Rien ne sert de courir, il faut faire le point

Je cours peu, je n’ai jamais beaucoup couru, et jamais par plaisir. Je n’ai même plus de baskets depuis longtemps et les tenues adaptées à cette activité ne m’inclinent pas à pratiquer.

Cependant, je contemple ceux et celles qui s’époumonent et gambadent avec beaucoup d’intérêt. Je ne m’en lasse pas. Non pour me moquer ou ironiser assis sur un banc, cigarette aux lèvres. Simplement pour tenter d’imaginer leur vécu, d’extrapoler sur leur métier, leur vie privée, leur situation sociale, leur tempérament d’après leur manière de courir. Peu importe d’ailleurs que mes déductions soient justes, Ils sont une source d’inspiration et de stimulation inépuisable. Toujours est-il que la course à pied révèle ceux qui s’y adonnent. Concentré sur leur effort solitaire, ils en oublient l’environnement pour dévoiler l’essentiel, ce qui les anime.

C’est d’ailleurs l’un des conseils que je prodigue à des élèves comédiens pour aborder un rôle. Trouver la démarche physique du personnage lorsqu’il court, suer soi même pour se mettre dans la peau de l’autre.

Mon poste d’observation favori est le parc des Buttes Chaumont. Ça galope sans cesse dans cet enclot verdoyant et vallonné, par flots discontinus, par grappe ou esseulé, dans les deux sens, en un défilé permanent, de l’ouverture à la fermeture. Tout âge et tous profils s’y côtoient, s’y croisent, s’y doublent ou s’y suivent, par tous temps.

Il y a cette jeune femme qui sautille dans son body bariolé, qui transforme le bitume en trampoline, avec pour seul souci de semer quelques grammes à chaque pas. Serait elle célibataire, amoureuse depuis peu, ou sur le point de l’être ? Je la baptise Cécile et décrète qu’elle travaille dans le marketing, juste avant qu’elle ne se volatilise au détour d’une allée. Paul, non, disons Thierry, lui, écrase le sol comme un reproche. Manifestement, il lui en veut de résister, de freiner sa progression. Tout en détermination, regard farouche fixé sur son but, le cerveau gorgé d’hormones. A quarante ans, il n’a plus de temps à perdre. Il n’en a jamais eu d’ailleurs. A priori responsable de quelque chose dans une grande entreprise et père divorcé.

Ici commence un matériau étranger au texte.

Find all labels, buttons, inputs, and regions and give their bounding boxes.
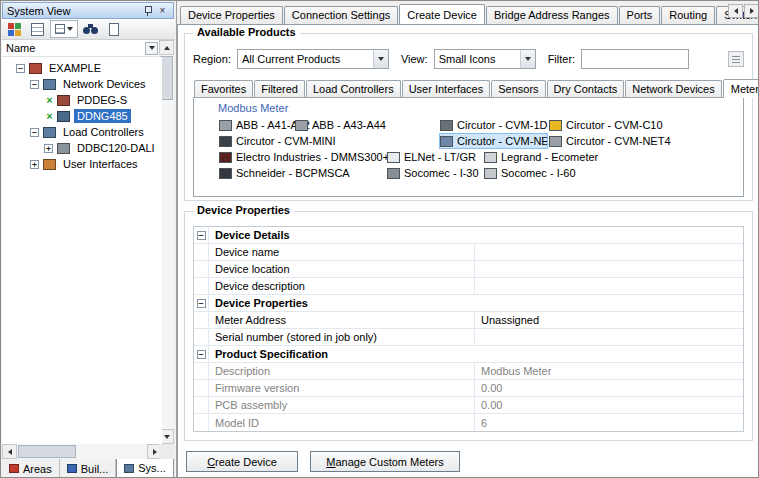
tree-item-ddng485[interactable]: × DDNG485 [2,108,162,124]
product-item[interactable]: Socomec - I-30 [386,165,483,181]
column-filter-button[interactable] [145,42,158,55]
tab-ports[interactable]: Ports [619,6,661,24]
property-value[interactable]: Unassigned [475,312,743,328]
create-device-button[interactable]: Create Device [186,451,298,472]
category-tab-load-controllers[interactable]: Load Controllers [306,80,401,97]
tree-item-user-interfaces[interactable]: + User Interfaces [2,156,162,172]
property-value: 0.00 [475,380,743,396]
collapse-icon[interactable]: − [197,231,206,240]
scroll-left-button[interactable] [2,444,17,459]
category-tab-sensors[interactable]: Sensors [491,80,545,97]
scroll-up-icon [164,46,170,50]
dock-tab-system[interactable]: Sys... [116,459,174,478]
report-icon [109,23,119,36]
product-list: Modbus Meter ABB - A41-A42 ABB - A43-A44 [193,97,744,197]
property-value: 0.00 [475,397,743,413]
category-tab-favorites[interactable]: Favorites [194,80,253,97]
property-row[interactable]: Device location [194,261,743,278]
tab-scroll-left-button[interactable] [728,4,743,18]
property-row[interactable]: Serial number (stored in job only) [194,329,743,346]
property-row[interactable]: Description Modbus Meter [194,363,743,380]
product-item[interactable]: Circutor - CVM-1D [439,117,548,133]
collapse-icon[interactable]: − [16,64,25,73]
scrollbar-thumb[interactable] [18,445,76,458]
property-value[interactable] [475,244,743,260]
property-row[interactable]: Firmware version 0.00 [194,380,743,397]
tree-item-pddeg-s[interactable]: × PDDEG-S [2,92,162,108]
collapse-icon[interactable]: − [197,299,206,308]
tree-item-example[interactable]: − EXAMPLE [2,60,162,76]
tree-item-load-controllers[interactable]: − Load Controllers [2,124,162,140]
dock-tab-strip: Areas Buil... Sys... [2,459,176,478]
product-item[interactable]: Legrand - Ecometer [483,149,598,165]
property-section-row[interactable]: − Product Specification [194,346,743,363]
collapse-icon[interactable]: − [30,128,39,137]
filter-input[interactable] [581,49,689,69]
tab-routing[interactable]: Routing [661,6,715,24]
category-tab-filtered[interactable]: Filtered [254,80,305,97]
tab-scroll-right-button[interactable] [744,4,759,18]
meter-icon [387,168,400,179]
dock-tab-builder[interactable]: Buil... [60,459,117,478]
collapse-icon[interactable]: − [30,80,39,89]
property-row[interactable]: PCB assembly 0.00 [194,397,743,414]
product-item[interactable]: ABB - A43-A44 [294,117,439,133]
dropdown-arrow-icon[interactable] [520,50,535,68]
expand-icon[interactable]: + [30,160,39,169]
find-button[interactable] [81,20,101,38]
product-item[interactable]: Electro Industries - DMMS300+ [218,149,386,165]
product-item[interactable]: Circutor - CVM-C10 [548,117,663,133]
product-item[interactable]: Socomec - I-60 [483,165,576,181]
category-tab-network-devices[interactable]: Network Devices [625,80,722,97]
view-combobox[interactable]: Small Icons [434,49,536,69]
dropdown-arrow-icon[interactable] [373,50,388,68]
property-row[interactable]: Device description [194,278,743,295]
add-items-button[interactable] [4,20,24,38]
pin-button[interactable] [141,4,154,17]
tree-item-network-devices[interactable]: − Network Devices [2,76,162,92]
tree-column-header[interactable]: Name [2,40,162,57]
category-tab-dry-contacts[interactable]: Dry Contacts [547,80,625,97]
property-value[interactable] [475,261,743,277]
view-options-button[interactable] [50,20,78,38]
property-value[interactable] [475,329,743,345]
region-combobox[interactable]: All Current Products [237,49,389,69]
group-title: Device Properties [193,204,294,216]
list-view-button[interactable] [27,20,47,38]
product-item[interactable]: Circutor - CVM-MINI [218,133,439,149]
property-section-row[interactable]: − Device Details [194,227,743,244]
scroll-up-button[interactable] [159,40,174,55]
property-row[interactable]: Device name [194,244,743,261]
tab-bridge-address-ranges[interactable]: Bridge Address Ranges [486,6,618,24]
report-button[interactable] [104,20,124,38]
product-item[interactable]: Circutor - CVM-NET4 [548,133,671,149]
product-item[interactable]: ABB - A41-A42 [218,117,294,133]
close-button[interactable]: × [156,4,169,17]
pin-icon [143,6,152,16]
tab-device-properties[interactable]: Device Properties [180,6,283,24]
find-icon [83,24,99,35]
meter-icon [484,168,497,179]
device-properties-group: Device Properties − Device Details Devic… [184,211,753,441]
tab-connection-settings[interactable]: Connection Settings [284,6,398,24]
folder-icon [43,159,56,170]
property-value: Modbus Meter [475,363,743,379]
property-row[interactable]: Meter Address Unassigned [194,312,743,329]
tree-item-ddbc120-dali[interactable]: + DDBC120-DALI [2,140,162,156]
product-item-selected[interactable]: Circutor - CVM-NET [439,133,548,149]
property-section-row[interactable]: − Device Properties [194,295,743,312]
tree-horizontal-scrollbar[interactable] [2,444,162,459]
collapse-icon[interactable]: − [197,350,206,359]
property-row[interactable]: Model ID 6 [194,414,743,431]
category-tab-user-interfaces[interactable]: User Interfaces [402,80,491,97]
manage-custom-meters-button[interactable]: Manage Custom Meters [310,451,460,472]
product-item[interactable]: Schneider - BCPMSCA [218,165,386,181]
list-options-button[interactable] [728,51,744,67]
product-item[interactable]: ELNet - LT/GR [386,149,483,165]
dock-tab-areas[interactable]: Areas [2,459,60,478]
tab-create-device[interactable]: Create Device [399,4,485,24]
editor-tab-strip: Device Properties Connection Settings Cr… [177,3,759,24]
category-tab-meters[interactable]: Meters [723,79,759,98]
expand-icon[interactable]: + [44,144,53,153]
property-value[interactable] [475,278,743,294]
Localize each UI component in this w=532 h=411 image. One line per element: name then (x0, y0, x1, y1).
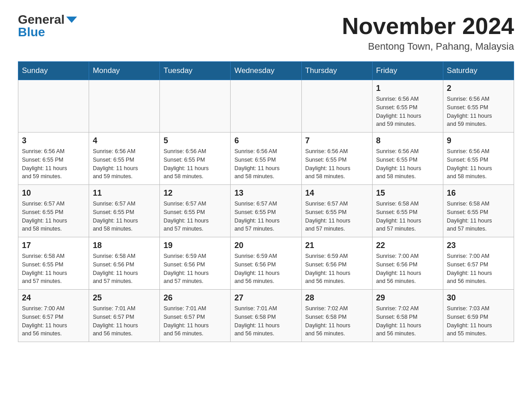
day-info: Sunrise: 6:56 AMSunset: 6:55 PMDaylight:… (234, 147, 297, 181)
calendar-week-row: 24Sunrise: 7:00 AMSunset: 6:57 PMDayligh… (18, 290, 514, 342)
day-number: 12 (163, 188, 227, 198)
day-number: 30 (447, 293, 510, 303)
day-info: Sunrise: 7:01 AMSunset: 6:57 PMDaylight:… (93, 304, 156, 338)
calendar-cell: 13Sunrise: 6:57 AMSunset: 6:55 PMDayligh… (231, 185, 301, 237)
calendar-cell: 9Sunrise: 6:56 AMSunset: 6:55 PMDaylight… (443, 133, 514, 185)
calendar-cell: 14Sunrise: 6:57 AMSunset: 6:55 PMDayligh… (301, 185, 372, 237)
day-info: Sunrise: 6:57 AMSunset: 6:55 PMDaylight:… (163, 200, 227, 233)
day-info: Sunrise: 6:56 AMSunset: 6:55 PMDaylight:… (305, 147, 369, 181)
day-info: Sunrise: 7:01 AMSunset: 6:58 PMDaylight:… (234, 304, 297, 338)
day-info: Sunrise: 6:56 AMSunset: 6:55 PMDaylight:… (22, 147, 85, 181)
day-info: Sunrise: 6:57 AMSunset: 6:55 PMDaylight:… (305, 200, 369, 233)
day-number: 14 (305, 188, 369, 198)
day-number: 10 (22, 188, 85, 198)
calendar-cell: 25Sunrise: 7:01 AMSunset: 6:57 PMDayligh… (89, 290, 160, 342)
day-info: Sunrise: 7:02 AMSunset: 6:58 PMDaylight:… (376, 304, 439, 338)
calendar-cell (160, 80, 231, 133)
day-info: Sunrise: 7:02 AMSunset: 6:58 PMDaylight:… (305, 304, 369, 338)
day-info: Sunrise: 6:58 AMSunset: 6:55 PMDaylight:… (376, 200, 439, 233)
day-number: 6 (234, 136, 297, 146)
day-info: Sunrise: 6:58 AMSunset: 6:55 PMDaylight:… (22, 252, 85, 286)
day-info: Sunrise: 6:56 AMSunset: 6:55 PMDaylight:… (376, 95, 439, 128)
day-number: 11 (93, 188, 156, 198)
calendar-cell: 21Sunrise: 6:59 AMSunset: 6:56 PMDayligh… (301, 237, 372, 290)
calendar-cell: 19Sunrise: 6:59 AMSunset: 6:56 PMDayligh… (160, 237, 231, 290)
calendar-cell: 4Sunrise: 6:56 AMSunset: 6:55 PMDaylight… (89, 133, 160, 185)
weekday-header-friday: Friday (372, 62, 443, 80)
calendar-cell: 26Sunrise: 7:01 AMSunset: 6:57 PMDayligh… (160, 290, 231, 342)
calendar-cell: 17Sunrise: 6:58 AMSunset: 6:55 PMDayligh… (18, 237, 89, 290)
day-number: 5 (163, 136, 227, 146)
calendar-cell: 11Sunrise: 6:57 AMSunset: 6:55 PMDayligh… (89, 185, 160, 237)
calendar-cell: 16Sunrise: 6:58 AMSunset: 6:55 PMDayligh… (443, 185, 514, 237)
day-number: 16 (447, 188, 510, 198)
day-number: 7 (305, 136, 369, 146)
calendar-cell: 6Sunrise: 6:56 AMSunset: 6:55 PMDaylight… (231, 133, 301, 185)
day-info: Sunrise: 6:59 AMSunset: 6:56 PMDaylight:… (305, 252, 369, 286)
calendar-week-row: 3Sunrise: 6:56 AMSunset: 6:55 PMDaylight… (18, 133, 514, 185)
calendar-cell (89, 80, 160, 133)
calendar-week-row: 10Sunrise: 6:57 AMSunset: 6:55 PMDayligh… (18, 185, 514, 237)
day-number: 19 (163, 241, 227, 250)
weekday-header-sunday: Sunday (18, 62, 89, 80)
weekday-header-saturday: Saturday (443, 62, 514, 80)
calendar-cell: 3Sunrise: 6:56 AMSunset: 6:55 PMDaylight… (18, 133, 89, 185)
day-number: 4 (93, 136, 156, 146)
day-info: Sunrise: 6:58 AMSunset: 6:55 PMDaylight:… (447, 200, 510, 233)
day-number: 23 (447, 241, 510, 250)
day-number: 29 (376, 293, 439, 303)
calendar-cell (231, 80, 301, 133)
location-subtitle: Bentong Town, Pahang, Malaysia (342, 41, 514, 52)
day-info: Sunrise: 7:00 AMSunset: 6:56 PMDaylight:… (376, 252, 439, 286)
calendar-cell: 23Sunrise: 7:00 AMSunset: 6:57 PMDayligh… (443, 237, 514, 290)
calendar-cell: 22Sunrise: 7:00 AMSunset: 6:56 PMDayligh… (372, 237, 443, 290)
day-number: 18 (93, 241, 156, 250)
calendar-cell: 8Sunrise: 6:56 AMSunset: 6:55 PMDaylight… (372, 133, 443, 185)
calendar-cell: 18Sunrise: 6:58 AMSunset: 6:56 PMDayligh… (89, 237, 160, 290)
day-info: Sunrise: 6:56 AMSunset: 6:55 PMDaylight:… (163, 147, 227, 181)
logo-blue-text: Blue (18, 26, 45, 39)
day-number: 9 (447, 136, 510, 146)
day-number: 27 (234, 293, 297, 303)
logo-arrow-icon (66, 17, 77, 23)
day-number: 20 (234, 241, 297, 250)
calendar-cell: 28Sunrise: 7:02 AMSunset: 6:58 PMDayligh… (301, 290, 372, 342)
calendar-cell: 27Sunrise: 7:01 AMSunset: 6:58 PMDayligh… (231, 290, 301, 342)
day-number: 24 (22, 293, 85, 303)
day-info: Sunrise: 6:57 AMSunset: 6:55 PMDaylight:… (234, 200, 297, 233)
calendar-cell: 15Sunrise: 6:58 AMSunset: 6:55 PMDayligh… (372, 185, 443, 237)
day-info: Sunrise: 6:57 AMSunset: 6:55 PMDaylight:… (93, 200, 156, 233)
day-number: 8 (376, 136, 439, 146)
calendar-cell (18, 80, 89, 133)
day-info: Sunrise: 7:03 AMSunset: 6:59 PMDaylight:… (447, 304, 510, 338)
calendar-week-row: 1Sunrise: 6:56 AMSunset: 6:55 PMDaylight… (18, 80, 514, 133)
calendar-cell (301, 80, 372, 133)
page-header: General Blue November 2024 Bentong Town,… (18, 13, 514, 52)
calendar-table: SundayMondayTuesdayWednesdayThursdayFrid… (18, 61, 514, 342)
day-number: 15 (376, 188, 439, 198)
weekday-header-wednesday: Wednesday (231, 62, 301, 80)
calendar-cell: 29Sunrise: 7:02 AMSunset: 6:58 PMDayligh… (372, 290, 443, 342)
day-number: 2 (447, 84, 510, 93)
month-title: November 2024 (342, 13, 514, 39)
day-info: Sunrise: 6:57 AMSunset: 6:55 PMDaylight:… (22, 200, 85, 233)
day-info: Sunrise: 6:56 AMSunset: 6:55 PMDaylight:… (447, 95, 510, 128)
calendar-cell: 5Sunrise: 6:56 AMSunset: 6:55 PMDaylight… (160, 133, 231, 185)
day-info: Sunrise: 7:00 AMSunset: 6:57 PMDaylight:… (22, 304, 85, 338)
day-number: 3 (22, 136, 85, 146)
day-info: Sunrise: 6:56 AMSunset: 6:55 PMDaylight:… (447, 147, 510, 181)
day-number: 13 (234, 188, 297, 198)
day-info: Sunrise: 6:59 AMSunset: 6:56 PMDaylight:… (163, 252, 227, 286)
calendar-cell: 30Sunrise: 7:03 AMSunset: 6:59 PMDayligh… (443, 290, 514, 342)
weekday-header-thursday: Thursday (301, 62, 372, 80)
day-number: 21 (305, 241, 369, 250)
calendar-cell: 12Sunrise: 6:57 AMSunset: 6:55 PMDayligh… (160, 185, 231, 237)
calendar-cell: 1Sunrise: 6:56 AMSunset: 6:55 PMDaylight… (372, 80, 443, 133)
day-number: 25 (93, 293, 156, 303)
calendar-cell: 24Sunrise: 7:00 AMSunset: 6:57 PMDayligh… (18, 290, 89, 342)
day-number: 28 (305, 293, 369, 303)
day-number: 17 (22, 241, 85, 250)
calendar-cell: 20Sunrise: 6:59 AMSunset: 6:56 PMDayligh… (231, 237, 301, 290)
weekday-header-row: SundayMondayTuesdayWednesdayThursdayFrid… (18, 62, 514, 80)
day-number: 1 (376, 84, 439, 93)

A moins qu’il n’ait une souffrance à surmonter, comme un poids qui tétanise ses épaules, la perte d’un enfant ou la sclérose en plaques de sa femme ?

Il y a aussi le dégingandé, bras ballants, qui avance sans grande conviction par réflexe ou habitude, accélère brusquement pour ralentir peu après, la rigoureuse contrôlant ses mouvements, dépensant son énergie à l’économie comme elle gère son budget, son couple et ses élèves, poings serrés, bras recroquevillés sur sa poitrine, le masochiste, dont les grimaces, le souffle rauque et l’air épuisé, expriment avec éloquence à quel point il hait cet effort hebdomadaire, et tant d’autres…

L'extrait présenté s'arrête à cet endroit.